___ RECORDS FOR THIS TASK ___

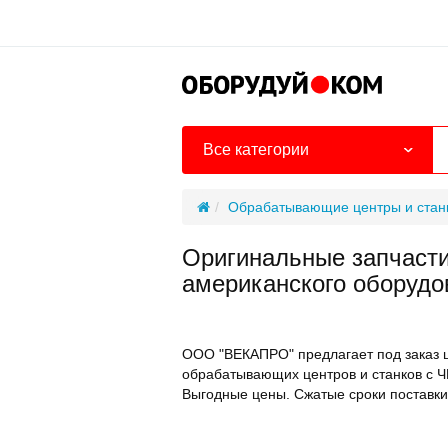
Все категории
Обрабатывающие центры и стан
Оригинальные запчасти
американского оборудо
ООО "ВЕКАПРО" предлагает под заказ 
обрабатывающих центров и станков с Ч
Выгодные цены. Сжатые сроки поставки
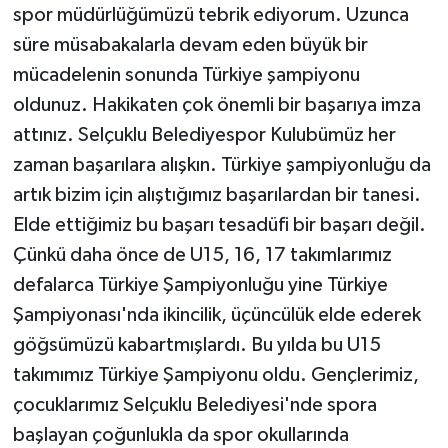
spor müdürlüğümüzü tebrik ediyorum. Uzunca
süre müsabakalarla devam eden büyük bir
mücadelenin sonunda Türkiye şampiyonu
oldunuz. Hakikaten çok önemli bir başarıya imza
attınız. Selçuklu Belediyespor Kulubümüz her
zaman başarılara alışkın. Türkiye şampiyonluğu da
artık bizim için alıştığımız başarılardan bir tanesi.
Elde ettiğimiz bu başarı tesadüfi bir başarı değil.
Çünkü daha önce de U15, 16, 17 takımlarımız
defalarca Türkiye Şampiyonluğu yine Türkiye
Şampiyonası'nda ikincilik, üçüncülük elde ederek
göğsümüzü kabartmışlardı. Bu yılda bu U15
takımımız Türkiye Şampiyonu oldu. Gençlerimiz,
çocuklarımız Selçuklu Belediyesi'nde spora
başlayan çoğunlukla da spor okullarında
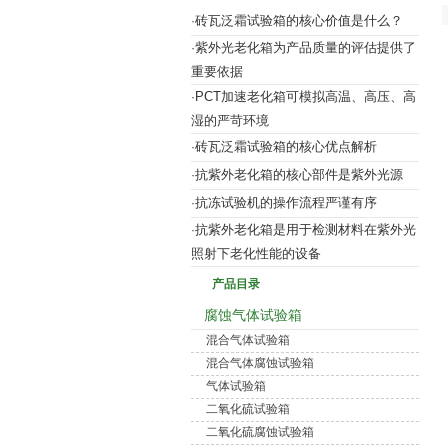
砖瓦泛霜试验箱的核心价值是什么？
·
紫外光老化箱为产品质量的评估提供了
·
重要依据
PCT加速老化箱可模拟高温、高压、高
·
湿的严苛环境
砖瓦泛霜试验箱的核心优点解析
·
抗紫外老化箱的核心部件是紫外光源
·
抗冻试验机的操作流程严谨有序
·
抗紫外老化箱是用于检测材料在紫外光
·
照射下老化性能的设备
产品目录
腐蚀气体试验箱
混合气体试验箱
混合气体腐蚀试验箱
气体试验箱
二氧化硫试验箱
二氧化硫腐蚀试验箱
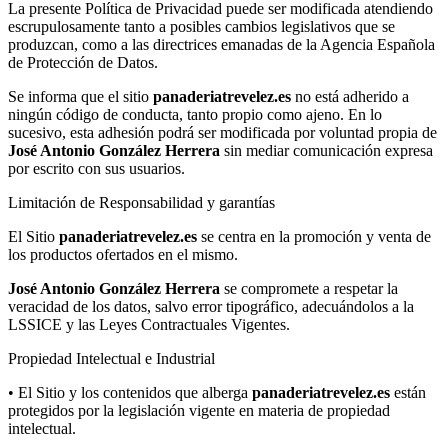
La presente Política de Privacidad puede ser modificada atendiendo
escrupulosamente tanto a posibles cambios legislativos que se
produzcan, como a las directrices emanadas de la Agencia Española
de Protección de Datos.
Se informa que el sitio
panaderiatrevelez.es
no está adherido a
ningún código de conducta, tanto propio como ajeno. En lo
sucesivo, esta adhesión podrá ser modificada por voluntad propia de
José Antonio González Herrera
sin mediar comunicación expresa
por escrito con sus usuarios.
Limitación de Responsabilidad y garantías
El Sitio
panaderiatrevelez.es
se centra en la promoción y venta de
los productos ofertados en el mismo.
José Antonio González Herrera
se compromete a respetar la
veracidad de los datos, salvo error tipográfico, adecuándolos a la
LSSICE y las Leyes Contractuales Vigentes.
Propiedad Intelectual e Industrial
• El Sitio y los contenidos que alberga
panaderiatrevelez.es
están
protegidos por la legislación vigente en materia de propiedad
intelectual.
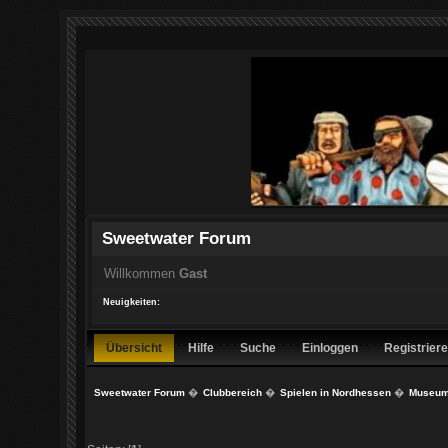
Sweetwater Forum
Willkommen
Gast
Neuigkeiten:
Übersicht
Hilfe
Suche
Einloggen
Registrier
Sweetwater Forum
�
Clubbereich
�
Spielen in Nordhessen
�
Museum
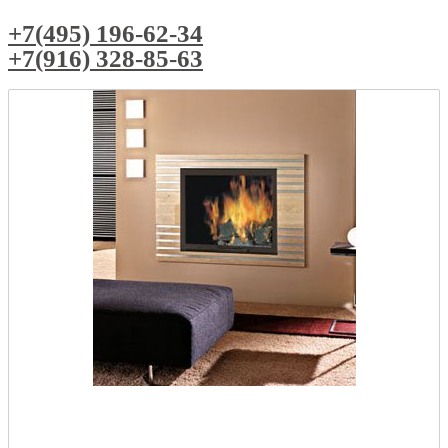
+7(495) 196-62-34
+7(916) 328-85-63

___

ABOUT THIS EXERCISE =
Give again, word for word, the lines above from the one with "LSSICE y las Leyes Contractuales Vigentes." through the final line of the data, both ends included. Do not copy any picture.

TASK OUTPUT =
LSSICE y las Leyes Contractuales Vigentes.
Propiedad Intelectual e Industrial
• El Sitio y los contenidos que alberga
panaderiatrevelez.es
están
protegidos por la legislación vigente en materia de propiedad
intelectual.
Sweetwater Forum
Willkommen
Gast
Neuigkeiten:
Übersicht
Hilfe
Suche
Einloggen
Registrier
Sweetwater Forum
�
Clubbereich
�
Spielen in Nordhessen
�
Museum
+7(495) 196-62-34
+7(916) 328-85-63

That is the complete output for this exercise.